"For Christ's sake!" I exclaimed irritably. "What is wrong with you people? Doesn't anyone realize that it's Christmas day? Haven't you all got parties to go to?"
I put down the envelope and yanked open the door with such force that Mary Fiddleworth, who must have been leaning eagerly against it, came tumbling in along with a shower of snowflakes that were vaporized instantly by the heat of the fire.
I did not offer to help the woman to her feet, but this did not seem to trouble her at all, and she merely bounced up a moment later like a round, pink tennis ball.
"Thank you so much sir!" she squealed, beaming. "It is cold outside, and us Oompa-Loompas are not acclimated to this sort of weather."
I could scarcely believe my ears, and was starting to think I might have been better off with my family this holiday after all. But no, in a minute I would have these two safely out of my house and I could return to the festivities.
"I'm not going to trouble myself with politeness, because you seem to have no concept of what that is," I told Mary, most impolitely. "So skip the explanations as to why you have reentered my house, and please just get out of it."
I made an attempt to usher the woman out the door but she stood her ground stubbornly.
"But sir, you invited me!" she protested.
"I did not bloody well invite you!"
"Yes you did! You have a sign that says 'Welcome' on your stairs!" She pointed to my snowy welcome mat. I felt very inclined to punch this so-called Oompa-Loompa, but I'd heard you could get sued for that. So instead I pushed her "gently" outside, then snatched up my mat and flipped it over so that the rubber side was facing up.

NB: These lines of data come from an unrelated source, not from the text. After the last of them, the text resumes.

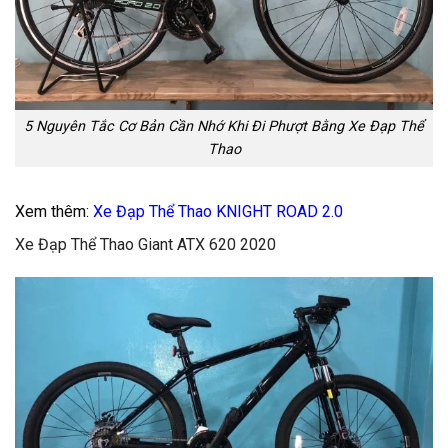
5 Nguyên Tắc Cơ Bản Cần Nhớ Khi Đi Phượt Bằng Xe Đạp Thể
Thao
Xem thêm:
Xe Đạp Thể Thao KNIGHT ROAD 2.0
Xe Đạp Thể Thao Giant ATX 620 2020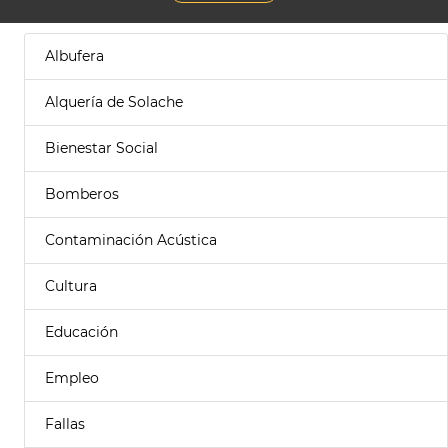
Albufera
Alquería de Solache
Bienestar Social
Bomberos
Contaminación Acústica
Cultura
Educación
Empleo
Fallas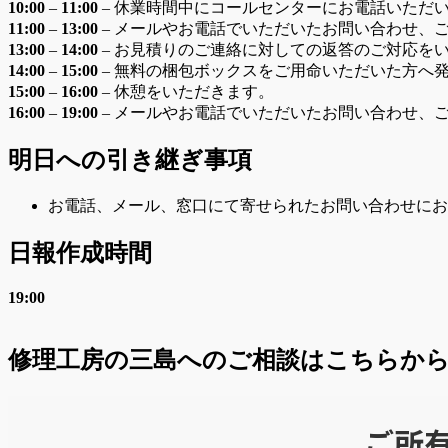
10:00
–
11:00
– 休業時間中にコールセンターにお電話いただ
11:00
–
13:00
– メールやお電話でいただいたお問い合わせ、
13:00
–
14:00
– お見積りのご連絡に対しての返答のご対応を
14:00
–
15:00
– 無料の梱包ボックスをご用命いただいた方へ
15:00
–
16:00
– 休憩をいただきます。
16:00
–
19:00
– メールやお電話でいただいたお問い合わせ、
明日への引き継ぎ事項
お電話、メール、窓口にて寄せられたお問い合わせにお
日報作成時間
19:00
修理工房の三島へのご相談はこちらか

"Well, it doesn't say 'Welcome' now, does it?" I snapped furiously. "It says the opposite of welcome. It says 'Unwelcome.' So go on back to Santa's workshop and enjoy your day off!"
I slammed the door in her face, this time latching it shut.
"Sir, if we really could get on with this," said my other uninvited guest in clipped tones. "It's really quite urgent."
"Fine, fine," I said taking up the envelope again and tearing it open. "What on earth. . .?"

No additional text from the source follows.